La formule initiale, toute simple, n’a pas varié. Un titre sans façon. Une totale gratuité, qui me laisse ma liberté. Une démarche à l’inverse de celle du blog,  puisque le poème vient se glisser dans la boîte aux Lettres du lecteur : intimité assurée. Un poème adressé « au visage » et non en dossier joint : présence immédiate. Une fréquence hebdomadaire, qui donne à la Poésie sa place au fil des jours. Un format réduit, qui facilite la lecture : le « morceau choisi » ne dépasse pas une page, en principe, mais un même auteur est diffusé à tout le moins pendant deux semaines consécutives : ainsi peut-on goûter (mise en bouche) davantage son écriture.

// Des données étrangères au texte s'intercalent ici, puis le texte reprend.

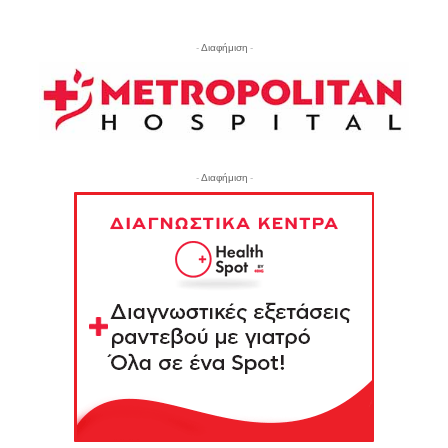
- Διαφήμιση -
- Διαφήμιση -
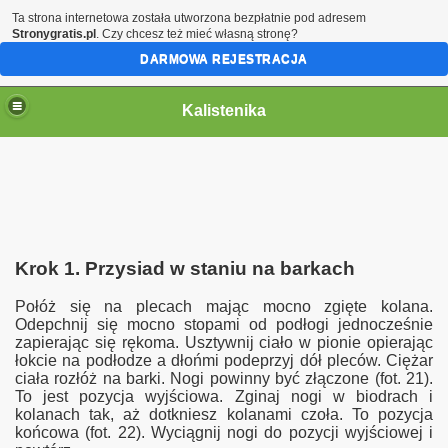
Ta strona internetowa została utworzona bezpłatnie pod adresem
Stronygratis.pl
. Czy chcesz też mieć własną stronę?
DARMOWA REJESTRACJA
Kalistenika
Krok 1. Przysiad w staniu na barkach
Połóż się na plecach mając mocno zgięte kolana.
Odepchnij się mocno stopami od podłogi jednocześnie
zapierając się rękoma. Usztywnij ciało w pionie opierając
łokcie na podłodze a dłońmi podeprzyj dół pleców. Ciężar
ciała rozłóż na barki. Nogi powinny być złączone (fot. 21).
To jest pozycja wyjściowa. Zginaj nogi w biodrach i
kolanach tak, aż dotkniesz kolanami czoła. To pozycja
końcowa (fot. 22). Wyciągnij nogi do pozycji wyjściowej i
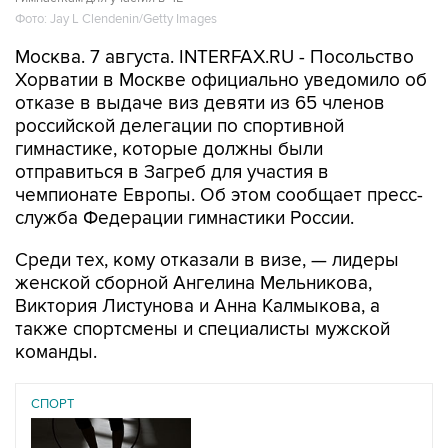
Фото: Jay L Clendenin/Getty Images
Москва. 7 августа. INTERFAX.RU - Посольство
Хорватии в Москве официально уведомило об
отказе в выдаче виз девяти из 65 членов
российской делегации по спортивной
гимнастике, которые должны были
отправиться в Загреб для участия в
чемпионате Европы. Об этом сообщает пресс-
служба Федерации гимнастики России.
Среди тех, кому отказали в визе, — лидеры
женской сборной Ангелина Мельникова,
Виктория Листунова и Анна Калмыкова, а
также спортсмены и специалисты мужской
команды.
СПОРТ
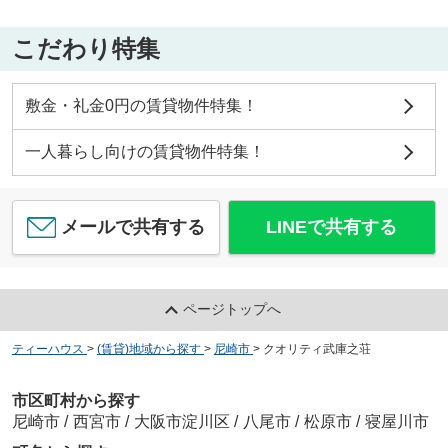
こだわり特集
敷金・礼金0円の賃貸物件特集！
一人暮らし向けの賃貸物件特集！
メールで共有する
LINEで共有する
ページトップへ
ティーハウス
>
(賃貸)地域から探す
>
尼崎市
>
クオリティ武庫之荘
市区町村から探す
尼崎市
/
西宮市
/
大阪市淀川区
/
八尾市
/
松原市
/
寝屋川市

Un souci de rigueur, puisque seuls sont diffusés des poèmes publiés en revue ou édités à compte d’éditeur, bien tangibles en leurs feuillets, assortis de leurs références. Une exigence de qualité, qui privilégie le plus souvent la poésie contemporaine d’expression française … sans exclure bien des pas de côté (côté cœur), dans l’espace et dans le temps.

Quant au choix, autant dire que c’est le poème qui me choisit. Le « hasard » a sa part, l’heureux hasard, avec/malgré son « coup de dés »… J’agis par « plaisir », celui « du texte ». Ce qui n’est pas futile (et quand bien même ! …). Un lecteur a suggéré, il y a quelques années, de participer aux choix : ainsi est née la  Feuille Volante, ouverte à tous, qui, le 15 de chaque mois, accueille un poème aimé par un lecteur.

En février 2011, après seulement trois « envois » (deux poèmes de Judith Chavanne et des haïkus pour le Nouvel An lunaire), les lecteurs ont réagi si généreusement que j’ai rassemblé leurs propos dans un Courrier des lecteurs N°1,  Courrier  qui perdure à ce jour. Leurs retours - réactions aux poèmes, informations poétiques ou artistiques, envois de textes - ajoutent à cette circulation de la parole du poème une épaisseur humaine, une résonance singulière, réconfortantes. Ce sont des êtres qui ont « de l’amitié envers la poésie », selon l’expression de Gaston Puel, qui se pencha avec bienveillance sur le berceau de Vous prendrez bien un poème ?

Multiples et celles de L'Arrière-Pays, notamment, ont amené nombre de lecteurs. C’est dire que le lectorat de Vous prendrez bien un poème ? (une centaine environ, répartie dans l’hexagone et quelque peu au-delà), est varié – ce qui est tout à fait précieux, parce que cela lui confère une énergie et une saveur particulières.

En mai 2012, une Anthologie permanente, dont les accès sont privatifs, a vu le jour. Ainsi chaque lecteur, quelle que soit la date à laquelle il s’est abonné, peut-il découvrir ou relire tous les textes, à son gré.

Lors du premier anniversaire, le 6 février 2012, ces mots me sont venus :

« En ces temps de disette et de galimatias, ce que j'aurais à dire tiendrait en peu de

mots : JOIE à découvrir le poème, JOIE à le partager. (…) ».

Huit ans après, ils sonnent toujours juste.